**WHAT IS BEING ASKED:** Among the entries below, find the lines that hold the word "weekday" and report them.

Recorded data
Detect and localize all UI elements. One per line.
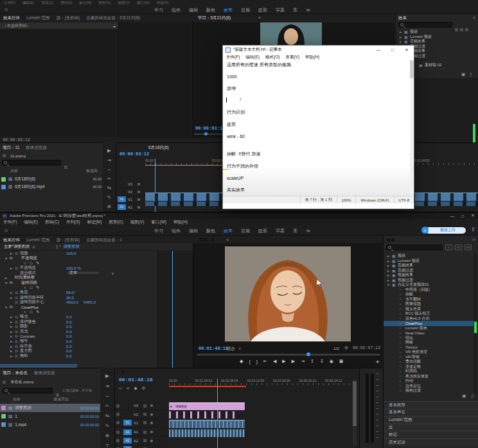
- workspace-tab[interactable]: ≫: [306, 8, 310, 13]
- adjustment-layer-clip[interactable]: 调整图层: [169, 402, 245, 410]
- disclosure-icon[interactable]: ▸: [5, 275, 10, 280]
- track-header[interactable]: A1 A1: [116, 203, 145, 211]
- zoom-level-select[interactable]: 适合: [227, 346, 235, 352]
- panel-tab[interactable]: 项目：11: [3, 145, 19, 151]
- keyframe-stopwatch-icon[interactable]: ⊙: [15, 300, 20, 304]
- workspace-tab[interactable]: 颜色: [206, 228, 215, 234]
- tool-icon[interactable]: ⇥: [105, 383, 109, 389]
- transport-icon[interactable]: ▶: [292, 359, 295, 364]
- solo-icon[interactable]: [150, 440, 153, 442]
- effects-tree-item[interactable]: ▸ ▦ Lumetri 预设: [396, 35, 478, 40]
- notepad-maximize-button[interactable]: □: [385, 46, 400, 54]
- project-row[interactable]: ▥ 6月18日(6).mp4 30.00: [0, 183, 103, 191]
- keyframe-stopwatch-icon[interactable]: ⊙: [15, 334, 20, 338]
- panel-tab[interactable]: 效果控件: [3, 237, 20, 243]
- filter-button-icon[interactable]: 32: [455, 245, 462, 250]
- workspace-tab[interactable]: 图形: [258, 7, 267, 13]
- property-value[interactable]: 0.0: [66, 314, 72, 319]
- effects-panel-menu-icon[interactable]: ≡: [472, 237, 475, 242]
- menu-item[interactable]: 帮助(H): [157, 1, 169, 5]
- a1-audio-clip[interactable]: [169, 429, 245, 437]
- effects-tree-item[interactable]: ▫ 变速定格: [384, 365, 474, 370]
- tool-icon[interactable]: ✎: [107, 194, 111, 200]
- effects-search-input[interactable]: [398, 22, 452, 28]
- transport-icon[interactable]: ◉: [330, 359, 333, 364]
- effects-tree-item[interactable]: ▫ ClearPlus: [384, 321, 474, 326]
- twirl-icon[interactable]: ▸: [387, 259, 392, 263]
- effects-tree-item[interactable]: ▸ ▣ 音频效果: [384, 263, 474, 268]
- disclosure-icon[interactable]: ▸: [10, 334, 15, 338]
- effects-tree-item[interactable]: ▫ 水平翻转: [384, 297, 474, 302]
- source-patch[interactable]: A2: [123, 438, 132, 444]
- property-value[interactable]: 0.0: [66, 344, 72, 349]
- track-lock-icon[interactable]: [116, 439, 120, 442]
- tool-icon[interactable]: ▶: [107, 148, 111, 153]
- notepad-title-bar[interactable]: *新建文本文档.txt - 记事本 — □ ✕: [223, 46, 414, 54]
- workspace-tab[interactable]: 音频: [241, 228, 250, 234]
- folder-up-icon[interactable]: [64, 160, 69, 171]
- twirl-icon[interactable]: ▸: [400, 30, 404, 34]
- property-value[interactable]: 0.0: [66, 339, 72, 343]
- solo-icon[interactable]: [150, 431, 153, 433]
- filter-button-icon[interactable]: ⚡: [445, 245, 452, 250]
- track-lock-icon[interactable]: [116, 431, 120, 434]
- tool-icon[interactable]: ⇥: [107, 157, 111, 163]
- timeline-tool-icon[interactable]: ◆: [134, 386, 137, 391]
- effects-tree-item[interactable]: ▫ 图像缩放: [384, 302, 474, 307]
- property-value[interactable]: 36.0: [66, 295, 74, 300]
- keyframe-stopwatch-icon[interactable]: ⊙: [15, 349, 20, 353]
- menu-item[interactable]: 窗口(W): [152, 220, 166, 225]
- disclosure-icon[interactable]: ▸: [10, 339, 15, 343]
- track-eye-icon[interactable]: [137, 183, 140, 185]
- selected-clip-name[interactable]: 调整图层: [64, 244, 80, 250]
- effects-tree-item[interactable]: ▸ ▦ 预设: [384, 254, 474, 259]
- transport-icon[interactable]: ⇤: [263, 359, 267, 364]
- disclosure-icon[interactable]: ▸: [10, 251, 15, 255]
- effects-tree-item[interactable]: ▫ 杂色HLS 自动: [384, 316, 474, 322]
- disclosure-icon[interactable]: ▸: [10, 266, 15, 270]
- column-header-name[interactable]: 名称: [10, 168, 18, 174]
- menu-item[interactable]: 文件(F): [3, 220, 17, 225]
- menu-item[interactable]: 标记(M): [79, 1, 91, 5]
- timeline-scrollbar[interactable]: [353, 379, 357, 445]
- project-row[interactable]: ▤ 6月18日(6) 30.00: [0, 175, 103, 183]
- window-title-bar[interactable]: Pr Adobe Premiere Pro 2021 - E:\阿珍爱\asd快…: [0, 212, 478, 219]
- workspace-tab[interactable]: 效果: [224, 7, 233, 13]
- panel-tab[interactable]: 音频剪辑混合器：1: [86, 237, 122, 243]
- window-close-button[interactable]: ✕: [468, 212, 478, 220]
- dropdown-chevron-icon[interactable]: ∨: [111, 271, 114, 275]
- panel-tab[interactable]: 源：(无剪辑): [56, 237, 80, 243]
- notepad-close-button[interactable]: ✕: [400, 46, 414, 54]
- panel-tab[interactable]: 效果控件: [3, 15, 20, 21]
- transport-icon[interactable]: {: [249, 359, 250, 364]
- menu-item[interactable]: 图形(G): [109, 220, 123, 225]
- twirl-icon[interactable]: ▸: [387, 263, 392, 268]
- program-playhead[interactable]: [204, 132, 208, 135]
- menu-item[interactable]: 文件(F): [4, 1, 15, 5]
- keyframe-stopwatch-icon[interactable]: ⊙: [15, 251, 20, 255]
- notepad-menu-item[interactable]: 编辑(E): [245, 55, 260, 60]
- effects-search-input[interactable]: [386, 245, 443, 250]
- notepad-scrollbar[interactable]: [410, 60, 414, 196]
- timeline-ruler[interactable]: 00:0000:01:04:0200:02:08:0400:03:12:0600…: [169, 379, 351, 383]
- property-value[interactable]: 0.0: [66, 334, 72, 338]
- sync-lock-icon[interactable]: [143, 413, 146, 416]
- effects-panel-tab[interactable]: 效果: [398, 15, 407, 21]
- effects-tree-item[interactable]: ▸ ▦ Lumetri 预设: [384, 259, 474, 264]
- property-value[interactable]: 正常: [66, 271, 100, 275]
- keyframe-stopwatch-icon[interactable]: ⊙: [15, 290, 20, 295]
- sequence-tab[interactable]: 1: [121, 370, 124, 374]
- transport-icon[interactable]: ◀: [273, 359, 276, 364]
- twirl-icon[interactable]: ▸: [387, 254, 392, 258]
- workspace-tab[interactable]: 编辑: [189, 7, 198, 13]
- folder-up-icon[interactable]: [56, 388, 61, 399]
- effects-tree-item[interactable]: ▫ Lumetri 颜色: [384, 326, 474, 331]
- tool-icon[interactable]: ⊕: [107, 203, 111, 209]
- workspace-tab[interactable]: 学习: [154, 7, 163, 13]
- workspace-tab[interactable]: 字幕: [276, 228, 285, 234]
- collapsed-panel-tab[interactable]: 基本声音: [384, 409, 478, 417]
- disclosure-icon[interactable]: ▸: [114, 24, 116, 28]
- label-color-chip[interactable]: [1, 414, 6, 418]
- track-eye-icon[interactable]: [150, 422, 153, 424]
- disclosure-icon[interactable]: ▾: [5, 280, 10, 285]
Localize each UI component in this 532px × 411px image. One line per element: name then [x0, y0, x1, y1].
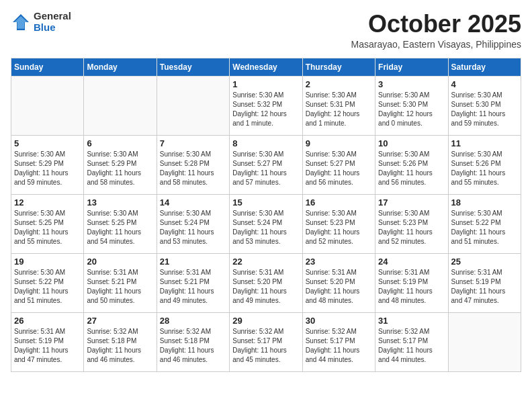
calendar-cell: 31Sunrise: 5:32 AMSunset: 5:17 PMDayligh… — [375, 312, 448, 371]
weekday-header-thursday: Thursday — [302, 58, 375, 76]
calendar-cell: 9Sunrise: 5:30 AMSunset: 5:27 PMDaylight… — [302, 135, 375, 194]
day-info: Sunrise: 5:30 AMSunset: 5:24 PMDaylight:… — [232, 209, 299, 246]
calendar-cell — [84, 76, 157, 135]
day-number: 19 — [14, 257, 81, 267]
day-info: Sunrise: 5:32 AMSunset: 5:18 PMDaylight:… — [87, 327, 153, 365]
calendar-cell — [157, 76, 229, 135]
day-info: Sunrise: 5:32 AMSunset: 5:17 PMDaylight:… — [378, 327, 445, 365]
weekday-header-friday: Friday — [375, 58, 448, 76]
day-info: Sunrise: 5:31 AMSunset: 5:21 PMDaylight:… — [160, 268, 226, 306]
calendar-cell: 26Sunrise: 5:31 AMSunset: 5:19 PMDayligh… — [11, 312, 84, 371]
weekday-header-tuesday: Tuesday — [157, 58, 229, 76]
day-info: Sunrise: 5:32 AMSunset: 5:18 PMDaylight:… — [160, 327, 226, 365]
day-info: Sunrise: 5:31 AMSunset: 5:21 PMDaylight:… — [87, 268, 153, 306]
day-info: Sunrise: 5:30 AMSunset: 5:23 PMDaylight:… — [378, 209, 445, 246]
day-number: 15 — [232, 197, 299, 208]
day-info: Sunrise: 5:32 AMSunset: 5:17 PMDaylight:… — [232, 327, 299, 365]
calendar-cell: 29Sunrise: 5:32 AMSunset: 5:17 PMDayligh… — [230, 312, 302, 371]
day-number: 25 — [451, 257, 518, 267]
calendar-cell: 16Sunrise: 5:30 AMSunset: 5:23 PMDayligh… — [302, 194, 375, 253]
weekday-header-saturday: Saturday — [448, 58, 521, 76]
calendar-cell: 10Sunrise: 5:30 AMSunset: 5:26 PMDayligh… — [375, 135, 448, 194]
calendar-cell: 15Sunrise: 5:30 AMSunset: 5:24 PMDayligh… — [230, 194, 302, 253]
day-number: 5 — [14, 138, 81, 148]
day-info: Sunrise: 5:30 AMSunset: 5:30 PMDaylight:… — [451, 91, 518, 128]
calendar-cell: 17Sunrise: 5:30 AMSunset: 5:23 PMDayligh… — [375, 194, 448, 253]
day-number: 24 — [378, 257, 445, 267]
location-title: Masarayao, Eastern Visayas, Philippines — [351, 39, 521, 50]
calendar-cell: 24Sunrise: 5:31 AMSunset: 5:19 PMDayligh… — [375, 253, 448, 312]
calendar-cell: 4Sunrise: 5:30 AMSunset: 5:30 PMDaylight… — [448, 76, 521, 135]
calendar-cell: 19Sunrise: 5:30 AMSunset: 5:22 PMDayligh… — [11, 253, 84, 312]
day-number: 1 — [232, 79, 299, 89]
week-row-5: 26Sunrise: 5:31 AMSunset: 5:19 PMDayligh… — [11, 312, 521, 371]
calendar-cell — [11, 76, 84, 135]
day-number: 7 — [160, 138, 226, 148]
calendar-cell: 28Sunrise: 5:32 AMSunset: 5:18 PMDayligh… — [157, 312, 229, 371]
calendar-cell: 27Sunrise: 5:32 AMSunset: 5:18 PMDayligh… — [84, 312, 157, 371]
weekday-header-sunday: Sunday — [11, 58, 84, 76]
calendar-cell: 21Sunrise: 5:31 AMSunset: 5:21 PMDayligh… — [157, 253, 229, 312]
calendar-cell: 6Sunrise: 5:30 AMSunset: 5:29 PMDaylight… — [84, 135, 157, 194]
day-info: Sunrise: 5:31 AMSunset: 5:19 PMDaylight:… — [378, 268, 445, 306]
day-number: 23 — [306, 257, 372, 267]
calendar-cell: 11Sunrise: 5:30 AMSunset: 5:26 PMDayligh… — [448, 135, 521, 194]
calendar-cell: 12Sunrise: 5:30 AMSunset: 5:25 PMDayligh… — [11, 194, 84, 253]
day-number: 26 — [14, 316, 81, 326]
day-info: Sunrise: 5:30 AMSunset: 5:29 PMDaylight:… — [14, 150, 81, 187]
day-info: Sunrise: 5:30 AMSunset: 5:27 PMDaylight:… — [232, 150, 299, 187]
day-number: 4 — [451, 79, 518, 89]
logo-general-label: General — [34, 11, 71, 22]
day-info: Sunrise: 5:32 AMSunset: 5:17 PMDaylight:… — [306, 327, 372, 365]
day-number: 3 — [378, 79, 445, 89]
day-info: Sunrise: 5:31 AMSunset: 5:19 PMDaylight:… — [14, 327, 81, 365]
day-number: 18 — [451, 197, 518, 208]
day-info: Sunrise: 5:30 AMSunset: 5:31 PMDaylight:… — [306, 91, 372, 128]
calendar-cell: 18Sunrise: 5:30 AMSunset: 5:22 PMDayligh… — [448, 194, 521, 253]
day-info: Sunrise: 5:31 AMSunset: 5:19 PMDaylight:… — [451, 268, 518, 306]
day-number: 9 — [306, 138, 372, 148]
weekday-header-wednesday: Wednesday — [230, 58, 302, 76]
calendar-cell — [448, 312, 521, 371]
weekday-header-row: SundayMondayTuesdayWednesdayThursdayFrid… — [11, 58, 521, 76]
calendar-cell: 20Sunrise: 5:31 AMSunset: 5:21 PMDayligh… — [84, 253, 157, 312]
day-info: Sunrise: 5:30 AMSunset: 5:23 PMDaylight:… — [306, 209, 372, 246]
day-number: 27 — [87, 316, 153, 326]
week-row-1: 1Sunrise: 5:30 AMSunset: 5:32 PMDaylight… — [11, 76, 521, 135]
week-row-3: 12Sunrise: 5:30 AMSunset: 5:25 PMDayligh… — [11, 194, 521, 253]
day-info: Sunrise: 5:30 AMSunset: 5:22 PMDaylight:… — [14, 268, 81, 306]
day-number: 17 — [378, 197, 445, 208]
month-title: October 2025 — [351, 11, 521, 38]
day-number: 22 — [232, 257, 299, 267]
day-info: Sunrise: 5:30 AMSunset: 5:32 PMDaylight:… — [232, 91, 299, 128]
day-info: Sunrise: 5:30 AMSunset: 5:25 PMDaylight:… — [14, 209, 81, 246]
logo-text: General Blue — [34, 11, 71, 33]
header: General Blue October 2025 Masarayao, Eas… — [11, 11, 521, 50]
day-info: Sunrise: 5:30 AMSunset: 5:24 PMDaylight:… — [160, 209, 226, 246]
day-number: 13 — [87, 197, 153, 208]
calendar-cell: 8Sunrise: 5:30 AMSunset: 5:27 PMDaylight… — [230, 135, 302, 194]
day-number: 16 — [306, 197, 372, 208]
day-number: 6 — [87, 138, 153, 148]
calendar-cell: 13Sunrise: 5:30 AMSunset: 5:25 PMDayligh… — [84, 194, 157, 253]
calendar: SundayMondayTuesdayWednesdayThursdayFrid… — [11, 58, 521, 372]
day-number: 12 — [14, 197, 81, 208]
day-info: Sunrise: 5:30 AMSunset: 5:22 PMDaylight:… — [451, 209, 518, 246]
day-number: 8 — [232, 138, 299, 148]
day-info: Sunrise: 5:31 AMSunset: 5:20 PMDaylight:… — [232, 268, 299, 306]
day-info: Sunrise: 5:30 AMSunset: 5:27 PMDaylight:… — [306, 150, 372, 187]
day-number: 29 — [232, 316, 299, 326]
day-number: 2 — [306, 79, 372, 89]
day-number: 11 — [451, 138, 518, 148]
day-number: 20 — [87, 257, 153, 267]
calendar-cell: 25Sunrise: 5:31 AMSunset: 5:19 PMDayligh… — [448, 253, 521, 312]
day-number: 14 — [160, 197, 226, 208]
day-number: 10 — [378, 138, 445, 148]
day-number: 31 — [378, 316, 445, 326]
week-row-4: 19Sunrise: 5:30 AMSunset: 5:22 PMDayligh… — [11, 253, 521, 312]
day-info: Sunrise: 5:30 AMSunset: 5:25 PMDaylight:… — [87, 209, 153, 246]
day-number: 21 — [160, 257, 226, 267]
logo-blue-label: Blue — [34, 22, 71, 34]
calendar-cell: 3Sunrise: 5:30 AMSunset: 5:30 PMDaylight… — [375, 76, 448, 135]
day-info: Sunrise: 5:30 AMSunset: 5:26 PMDaylight:… — [451, 150, 518, 187]
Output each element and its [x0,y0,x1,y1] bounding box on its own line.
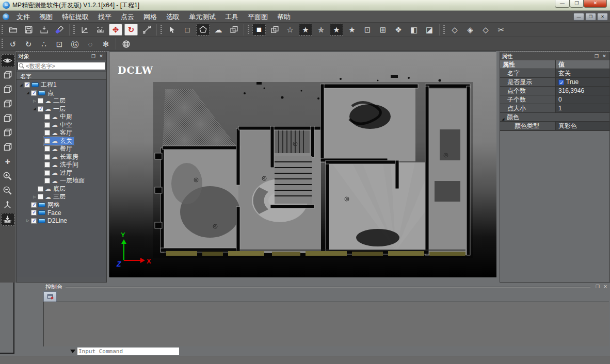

**ANSWER TO THIS PROBLEM:**
weekday-header-thursday: Thursday — [302, 58, 375, 76]
weekday-header-friday: Friday — [375, 58, 448, 76]
weekday-header-tuesday: Tuesday — [157, 58, 229, 76]
weekday-header-saturday: Saturday — [448, 58, 521, 76]
weekday-header-sunday: Sunday — [11, 58, 84, 76]
weekday-header-wednesday: Wednesday — [230, 58, 302, 76]
weekday-header-row: SundayMondayTuesdayWednesdayThursdayFrid… — [11, 58, 521, 76]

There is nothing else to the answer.